Scaling down inspecting good schools

24 Apr

On 21 March 2014, Sir Michael Wilshaw, Her Majesty’s Chief Inspector of Schools (HMCI), announced that he was proposing to see the number of Section 5 inspections for schools deemed to be “good” reduced. Addressing the conference of the Association of School and College Leaders (ASCL) in Birmingham, Sir Michael said that this would mean that Ofsted inspectors will visit these schools (60% of the total in the country) once every two years for one day.

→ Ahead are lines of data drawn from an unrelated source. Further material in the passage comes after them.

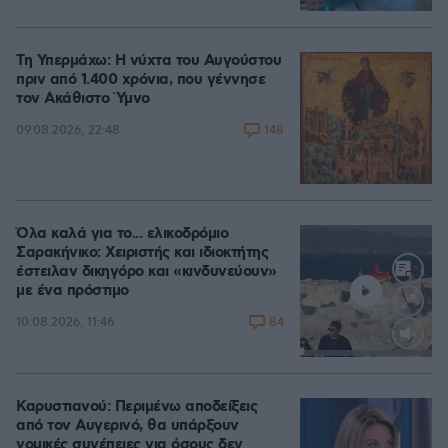
Τη Υπερμάχω: Η νύχτα του Αυγούστου
πριν από 1.400 χρόνια, που γέννησε
τον Ακάθιστο Ύμνο
148
09.08.2026, 22:48
Όλα καλά για το... ελικοδρόμιο
Σαρακήνικο: Χειριστής και ιδιοκτήτης
έστειλαν δικηγόρο και «κινδυνεύουν»
με ένα πρόστιμο
84
10.08.2026, 11:46
Loaded
:
100.00%
Καρυστιανού: Περιμένω αποδείξεις
από τον Αυγερινό, θα υπάρξουν
νομικές συνέπειες για όσους δεν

“In my view, good schools no longer need to be subject to routine inspections in the way that they are now,” he stated. “Instead, they should have more frequent but light-touch visits every two or three years by an HMI, whose job it will be to engage in professional dialogue with senior staff. Only when inspectors see a steep decline in a good school or, conversely, great improvement, that a full inspection will be triggered.  Even if HMI does see some problems in a school, a full inspection may not be required as long as school leaders are tackling problems effectively and have the capacity to improve the school.”

In an interview, he told BBC’s Radio 4 (see here): “There is little point in school inspectors turning up once every four or five years to confirm what a good school already knows and what the data already says.  We would much rather use inspection resources – particularly HMI resources – in schools that require stronger intervention: in schools that are in special measures or that require improvement.”

He added that he was keen to ensure more inspectors were directly employed by Ofsted.  “Inspection, as far as I’m concerned, is just too important for Ofsted to simply have oversight of third party arrangements.”